What is needed:
The entries below contain a line with "下图对包编号为17383的波展开其NAK握手包波形" and a line with "转载，转载请附上本文链接。". Quote exactly those two lines and all lines between them.

=== Information given ===

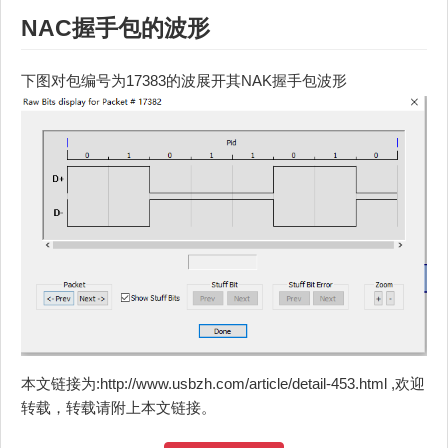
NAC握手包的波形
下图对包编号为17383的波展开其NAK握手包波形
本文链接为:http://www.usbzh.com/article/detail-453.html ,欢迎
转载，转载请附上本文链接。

===
=== Information given ===

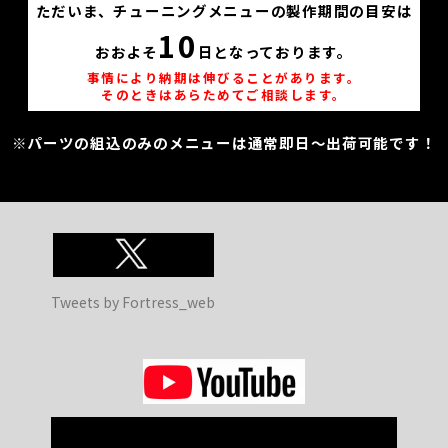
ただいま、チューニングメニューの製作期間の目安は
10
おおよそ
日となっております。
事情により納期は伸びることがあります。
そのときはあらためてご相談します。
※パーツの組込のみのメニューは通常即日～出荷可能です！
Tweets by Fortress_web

===

Reply:
下图对包编号为17383的波展开其NAK握手包波形
本文链接为:http://www.usbzh.com/article/detail-453.html ,欢迎
转载，转载请附上本文链接。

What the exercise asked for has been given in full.